» **ACTIVITY**: One number, and no other words, should make up the answer: how many lines of the listing contain the string "sind".

Top of SUPPLIED RECORDS

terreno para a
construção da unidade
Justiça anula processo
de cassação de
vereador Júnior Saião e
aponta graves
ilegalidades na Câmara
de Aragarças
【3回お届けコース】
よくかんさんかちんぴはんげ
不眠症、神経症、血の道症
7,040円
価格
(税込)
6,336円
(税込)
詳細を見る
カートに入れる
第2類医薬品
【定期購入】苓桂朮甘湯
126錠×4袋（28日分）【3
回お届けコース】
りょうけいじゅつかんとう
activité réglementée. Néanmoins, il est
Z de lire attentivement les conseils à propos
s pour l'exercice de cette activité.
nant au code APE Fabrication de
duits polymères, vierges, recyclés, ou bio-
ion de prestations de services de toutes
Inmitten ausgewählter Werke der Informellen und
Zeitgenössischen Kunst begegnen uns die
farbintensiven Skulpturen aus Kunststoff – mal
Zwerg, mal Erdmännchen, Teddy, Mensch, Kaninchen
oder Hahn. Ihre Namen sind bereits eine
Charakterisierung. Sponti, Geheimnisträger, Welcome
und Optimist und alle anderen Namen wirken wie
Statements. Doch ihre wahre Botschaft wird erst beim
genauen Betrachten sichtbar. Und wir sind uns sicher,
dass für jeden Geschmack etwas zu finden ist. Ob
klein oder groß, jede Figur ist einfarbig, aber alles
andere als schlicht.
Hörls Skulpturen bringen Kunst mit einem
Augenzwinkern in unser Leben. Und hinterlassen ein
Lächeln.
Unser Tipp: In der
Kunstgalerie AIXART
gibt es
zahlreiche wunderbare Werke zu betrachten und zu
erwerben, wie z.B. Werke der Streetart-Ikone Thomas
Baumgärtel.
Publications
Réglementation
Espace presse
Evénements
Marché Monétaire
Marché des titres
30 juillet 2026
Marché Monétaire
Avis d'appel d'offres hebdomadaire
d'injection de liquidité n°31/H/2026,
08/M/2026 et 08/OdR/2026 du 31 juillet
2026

Bottom of SUPPLIED RECORDS

» **RESULT OF THE TASK**: 2